Paqui chips are made by Amplify Snack Brands, a subsidiary of the Hershey Company. The product in question contains a warning that people who are pregnant, allergic, or sensitive to spicy products, or who have underlying health problems should avoid eating it. The labeling also warns that it’s only intended for adults and should be kept out of children’s reach.
Prior to Wolobah’s death, however, the product was readily available on store shelves for 10 dollars. And while this might be the first death linked to the One Chip Challenge, there have been several reports of children getting hurt after eating it dating back to last year. At least one school district has also banned Paqui chips from their schools.
“We are deeply saddened by the news report and express our condolences to the family,” a Paqui spokeswoman, Kim Metcalfe, said in a statement in the New York Times late last week. “It would be inappropriate for us to speculate or comment further.”

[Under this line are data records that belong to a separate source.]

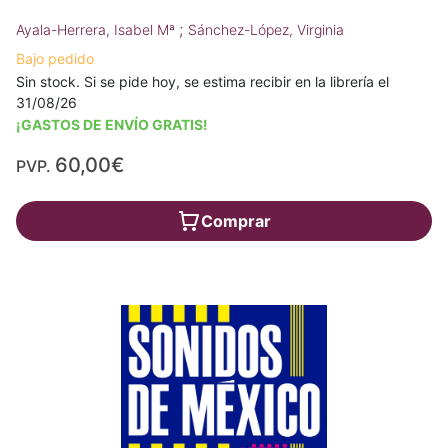
;
Ayala-Herrera, Isabel Mª
Sánchez-López, Virginia
Bajo pedido
Sin stock. Si se pide hoy, se estima recibir en la librería el
31/08/26
¡GASTOS DE ENVÍO GRATIS!
60,00€
PVP.
Comprar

Without admitting fault in the boy’s death, the company has pulled the chip from the shelves for the time being. On its website for the One Chip Challenge, there is now a paragraph stating that the company has seen an increase in teens and other people paying no heed to the product’s warnings.
Some research has suggested that the peppers commonly found in these chips, including the Carolina Reaper, can cause serious cardiovascular complications in teens. But for now, it’s still not clear if and how the chip might have killed Wolobah. An autopsy of the boy is expected to be completed within 12 weeks.